Nuevas vías para los comunicadores

Los graduados y licenciados que en el último lustro abandonan las facultades de Ciencias de la Información encuentran serios problemas para incorporarse al mercado laboral con las garantías necesarias como para desarrollar un proyecto de vida digno. La gravedad de la crisis económica y financiera ha generado un cóctel demoledor al mezclarse con el brutal desempleo juvenil instalado en el Estado español.

cmTampoco hay que olvidar cómo el nuevo escenario digital y de nuevas tecnologías está estrechando las posibilidades de los periodistas para trabajar, aunque sí es cierto que como compensación se han abierto otras opciones en los trabajos de documentación periodística, de posicionamiento SEO o de Comunity Manager.

No obstante, la travesía imperante de un periodista recién salido de la Universidad para hacerse hueco en el mercado laboral es extremadamente tortuosa. El descenso del número de medios de comunicación ha propiciado que los requisitos para poder trabajar se vuelvan más exigentes. No resulta extraño que para un puesto para el que a priori no haría falta excesiva preparación se exijan varios años de experiencia y manejo casi nativo de varios idiomas.

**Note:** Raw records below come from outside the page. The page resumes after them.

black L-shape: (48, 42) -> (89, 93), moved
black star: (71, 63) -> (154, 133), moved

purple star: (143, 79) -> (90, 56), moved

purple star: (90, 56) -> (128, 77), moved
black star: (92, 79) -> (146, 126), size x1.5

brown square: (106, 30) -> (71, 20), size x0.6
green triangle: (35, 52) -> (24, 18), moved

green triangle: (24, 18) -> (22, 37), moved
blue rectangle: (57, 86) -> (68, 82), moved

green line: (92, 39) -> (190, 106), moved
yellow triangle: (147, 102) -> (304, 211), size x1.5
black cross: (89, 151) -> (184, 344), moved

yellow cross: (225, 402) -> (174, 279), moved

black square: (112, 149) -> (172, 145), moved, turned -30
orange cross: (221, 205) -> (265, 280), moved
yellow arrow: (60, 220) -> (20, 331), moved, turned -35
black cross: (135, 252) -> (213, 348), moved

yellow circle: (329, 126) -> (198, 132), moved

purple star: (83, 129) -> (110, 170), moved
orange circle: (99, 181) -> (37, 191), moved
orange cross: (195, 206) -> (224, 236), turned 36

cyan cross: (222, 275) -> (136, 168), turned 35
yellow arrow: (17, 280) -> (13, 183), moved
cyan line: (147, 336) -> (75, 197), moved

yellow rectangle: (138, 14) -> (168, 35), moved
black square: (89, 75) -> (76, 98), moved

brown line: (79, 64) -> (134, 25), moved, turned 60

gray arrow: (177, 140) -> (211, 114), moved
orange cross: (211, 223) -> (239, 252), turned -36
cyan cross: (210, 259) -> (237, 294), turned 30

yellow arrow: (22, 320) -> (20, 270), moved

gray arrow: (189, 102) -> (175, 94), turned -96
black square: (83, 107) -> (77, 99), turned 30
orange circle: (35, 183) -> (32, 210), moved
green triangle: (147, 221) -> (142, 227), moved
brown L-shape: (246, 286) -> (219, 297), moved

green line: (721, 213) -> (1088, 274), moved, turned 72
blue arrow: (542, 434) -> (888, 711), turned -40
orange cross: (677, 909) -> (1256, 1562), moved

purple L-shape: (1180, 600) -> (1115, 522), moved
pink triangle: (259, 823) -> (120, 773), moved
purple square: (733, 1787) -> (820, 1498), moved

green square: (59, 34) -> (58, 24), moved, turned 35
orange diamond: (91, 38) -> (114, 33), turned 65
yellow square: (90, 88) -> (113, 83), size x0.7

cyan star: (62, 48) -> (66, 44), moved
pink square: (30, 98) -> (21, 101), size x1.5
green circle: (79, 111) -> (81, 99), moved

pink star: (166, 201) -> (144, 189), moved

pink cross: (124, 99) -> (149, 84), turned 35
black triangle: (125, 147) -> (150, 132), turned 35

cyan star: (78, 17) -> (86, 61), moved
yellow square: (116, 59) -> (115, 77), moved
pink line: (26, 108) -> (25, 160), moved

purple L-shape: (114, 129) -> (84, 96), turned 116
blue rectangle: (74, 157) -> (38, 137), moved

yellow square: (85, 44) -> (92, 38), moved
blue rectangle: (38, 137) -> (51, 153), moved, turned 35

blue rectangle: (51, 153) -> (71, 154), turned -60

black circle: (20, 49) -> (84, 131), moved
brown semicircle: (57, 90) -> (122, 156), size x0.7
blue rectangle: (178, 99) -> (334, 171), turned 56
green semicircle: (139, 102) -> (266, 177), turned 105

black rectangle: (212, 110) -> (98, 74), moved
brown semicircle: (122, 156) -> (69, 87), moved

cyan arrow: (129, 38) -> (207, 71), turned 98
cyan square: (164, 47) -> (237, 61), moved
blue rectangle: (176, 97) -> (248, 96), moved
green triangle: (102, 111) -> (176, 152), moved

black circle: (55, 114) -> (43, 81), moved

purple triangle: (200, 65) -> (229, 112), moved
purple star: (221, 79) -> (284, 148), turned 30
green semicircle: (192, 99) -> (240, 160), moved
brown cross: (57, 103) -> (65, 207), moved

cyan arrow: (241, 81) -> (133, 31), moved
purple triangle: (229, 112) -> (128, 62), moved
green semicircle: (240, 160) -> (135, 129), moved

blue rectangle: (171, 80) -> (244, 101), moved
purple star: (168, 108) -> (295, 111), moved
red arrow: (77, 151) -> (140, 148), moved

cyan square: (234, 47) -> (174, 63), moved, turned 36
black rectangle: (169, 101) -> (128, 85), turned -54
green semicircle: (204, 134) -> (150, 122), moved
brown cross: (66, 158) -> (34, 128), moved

Lógicamente, lo paradójico de la situación es que a los jóvenes periodistas, para acceder a un puesto, se les pidan varios años de experiencia, algo que nunca podrán tener si nadie les da la oportunidad siquiera de incorporarse al mercado. Se trata pues de la pescadilla que va mordiéndose la cola; en este círculo vicioso, es imposible acumular experiencia cuando los departamentos de recursos humanos instan a sus empresas a contratar a trabajadores con varios años en la profesión.

El optimismo y las ganas de los becarios que empiezan en gabinetes de comunicación o en medios radiofónicos, escritos o audiovisuales van poco a poco menguando, toda vez que al concluir el contrato en prácticas ya no existe -salvo excepciones muy puntuales y dignas de ser escrutadas- la posibilidad de quedarse trabajando en plantilla.